(Page-level text extractions)

+ + + + + + +

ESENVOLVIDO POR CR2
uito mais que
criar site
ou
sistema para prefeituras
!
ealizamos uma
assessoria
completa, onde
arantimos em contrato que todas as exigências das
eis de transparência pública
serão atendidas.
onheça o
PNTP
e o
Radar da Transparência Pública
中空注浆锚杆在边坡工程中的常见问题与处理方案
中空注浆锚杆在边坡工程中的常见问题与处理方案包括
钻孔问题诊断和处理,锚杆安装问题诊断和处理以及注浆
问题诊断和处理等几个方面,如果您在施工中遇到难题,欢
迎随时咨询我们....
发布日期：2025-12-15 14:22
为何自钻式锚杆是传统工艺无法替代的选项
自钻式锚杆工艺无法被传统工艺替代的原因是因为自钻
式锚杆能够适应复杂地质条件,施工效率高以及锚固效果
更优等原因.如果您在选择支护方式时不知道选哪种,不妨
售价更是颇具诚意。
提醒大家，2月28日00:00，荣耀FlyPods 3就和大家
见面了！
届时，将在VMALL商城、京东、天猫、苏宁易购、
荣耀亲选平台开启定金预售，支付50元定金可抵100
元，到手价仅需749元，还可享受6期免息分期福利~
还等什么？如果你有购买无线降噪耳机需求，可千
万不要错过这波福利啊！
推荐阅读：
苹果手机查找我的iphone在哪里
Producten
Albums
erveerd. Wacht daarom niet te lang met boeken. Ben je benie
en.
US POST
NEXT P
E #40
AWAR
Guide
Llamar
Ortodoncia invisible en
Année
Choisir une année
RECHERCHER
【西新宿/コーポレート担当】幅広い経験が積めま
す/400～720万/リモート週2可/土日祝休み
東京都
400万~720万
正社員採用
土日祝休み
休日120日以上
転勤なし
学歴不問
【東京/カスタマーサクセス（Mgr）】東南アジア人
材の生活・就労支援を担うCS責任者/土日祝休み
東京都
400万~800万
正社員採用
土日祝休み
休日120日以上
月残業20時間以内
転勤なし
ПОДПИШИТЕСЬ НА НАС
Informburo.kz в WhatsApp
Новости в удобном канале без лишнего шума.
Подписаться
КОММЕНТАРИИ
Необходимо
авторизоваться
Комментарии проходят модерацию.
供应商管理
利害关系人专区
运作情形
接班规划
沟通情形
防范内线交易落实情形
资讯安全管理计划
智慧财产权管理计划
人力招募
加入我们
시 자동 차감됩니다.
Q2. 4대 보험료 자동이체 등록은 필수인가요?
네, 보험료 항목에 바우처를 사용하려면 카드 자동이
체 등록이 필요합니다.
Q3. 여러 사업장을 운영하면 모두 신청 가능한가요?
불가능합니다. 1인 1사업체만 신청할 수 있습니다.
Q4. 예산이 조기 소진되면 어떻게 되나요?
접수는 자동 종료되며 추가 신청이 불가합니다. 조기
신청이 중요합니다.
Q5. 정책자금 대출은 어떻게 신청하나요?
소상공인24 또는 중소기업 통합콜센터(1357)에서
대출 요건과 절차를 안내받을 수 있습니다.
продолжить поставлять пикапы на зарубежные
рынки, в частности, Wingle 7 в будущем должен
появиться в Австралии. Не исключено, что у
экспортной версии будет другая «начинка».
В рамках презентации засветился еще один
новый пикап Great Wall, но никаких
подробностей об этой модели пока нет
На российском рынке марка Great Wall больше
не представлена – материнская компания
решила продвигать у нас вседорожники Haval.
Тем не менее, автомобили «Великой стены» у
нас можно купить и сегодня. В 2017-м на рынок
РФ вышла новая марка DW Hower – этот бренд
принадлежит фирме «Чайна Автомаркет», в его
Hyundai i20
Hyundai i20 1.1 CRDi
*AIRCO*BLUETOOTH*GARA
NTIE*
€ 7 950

+ + + + + + +

EXERCISE PROMPT:
All the lines above need to be retyped exactly, with nothing left out.

YOUR RESPONSE:
ESENVOLVIDO POR CR2
uito mais que
criar site
ou
sistema para prefeituras
!
ealizamos uma
assessoria
completa, onde
arantimos em contrato que todas as exigências das
eis de transparência pública
serão atendidas.
onheça o
PNTP
e o
Radar da Transparência Pública
中空注浆锚杆在边坡工程中的常见问题与处理方案
中空注浆锚杆在边坡工程中的常见问题与处理方案包括
钻孔问题诊断和处理,锚杆安装问题诊断和处理以及注浆
问题诊断和处理等几个方面,如果您在施工中遇到难题,欢
迎随时咨询我们....
发布日期：2025-12-15 14:22
为何自钻式锚杆是传统工艺无法替代的选项
自钻式锚杆工艺无法被传统工艺替代的原因是因为自钻
式锚杆能够适应复杂地质条件,施工效率高以及锚固效果
更优等原因.如果您在选择支护方式时不知道选哪种,不妨
售价更是颇具诚意。
提醒大家，2月28日00:00，荣耀FlyPods 3就和大家
见面了！
届时，将在VMALL商城、京东、天猫、苏宁易购、
荣耀亲选平台开启定金预售，支付50元定金可抵100
元，到手价仅需749元，还可享受6期免息分期福利~
还等什么？如果你有购买无线降噪耳机需求，可千
万不要错过这波福利啊！
推荐阅读：
苹果手机查找我的iphone在哪里
Producten
Albums
erveerd. Wacht daarom niet te lang met boeken. Ben je benie
en.
US POST
NEXT P
E #40
AWAR
Guide
Llamar
Ortodoncia invisible en
Année
Choisir une année
RECHERCHER
【西新宿/コーポレート担当】幅広い経験が積めま
す/400～720万/リモート週2可/土日祝休み
東京都
400万~720万
正社員採用
土日祝休み
休日120日以上
転勤なし
学歴不問
【東京/カスタマーサクセス（Mgr）】東南アジア人
材の生活・就労支援を担うCS責任者/土日祝休み
東京都
400万~800万
正社員採用
土日祝休み
休日120日以上
月残業20時間以内
転勤なし
ПОДПИШИТЕСЬ НА НАС
Informburo.kz в WhatsApp
Новости в удобном канале без лишнего шума.
Подписаться
КОММЕНТАРИИ
Необходимо
авторизоваться
Комментарии проходят модерацию.
供应商管理
利害关系人专区
运作情形
接班规划
沟通情形
防范内线交易落实情形
资讯安全管理计划
智慧财产权管理计划
人力招募
加入我们
시 자동 차감됩니다.
Q2. 4대 보험료 자동이체 등록은 필수인가요?
네, 보험료 항목에 바우처를 사용하려면 카드 자동이
체 등록이 필요합니다.
Q3. 여러 사업장을 운영하면 모두 신청 가능한가요?
불가능합니다. 1인 1사업체만 신청할 수 있습니다.
Q4. 예산이 조기 소진되면 어떻게 되나요?
접수는 자동 종료되며 추가 신청이 불가합니다. 조기
신청이 중요합니다.
Q5. 정책자금 대출은 어떻게 신청하나요?
소상공인24 또는 중소기업 통합콜센터(1357)에서
대출 요건과 절차를 안내받을 수 있습니다.
продолжить поставлять пикапы на зарубежные
рынки, в частности, Wingle 7 в будущем должен
появиться в Австралии. Не исключено, что у
экспортной версии будет другая «начинка».
В рамках презентации засветился еще один
новый пикап Great Wall, но никаких
подробностей об этой модели пока нет
На российском рынке марка Great Wall больше
не представлена – материнская компания
решила продвигать у нас вседорожники Haval.
Тем не менее, автомобили «Великой стены» у
нас можно купить и сегодня. В 2017-м на рынок
РФ вышла новая марка DW Hower – этот бренд
принадлежит фирме «Чайна Автомаркет», в его
Hyundai i20
Hyundai i20 1.1 CRDi
*AIRCO*BLUETOOTH*GARA
NTIE*
€ 7 950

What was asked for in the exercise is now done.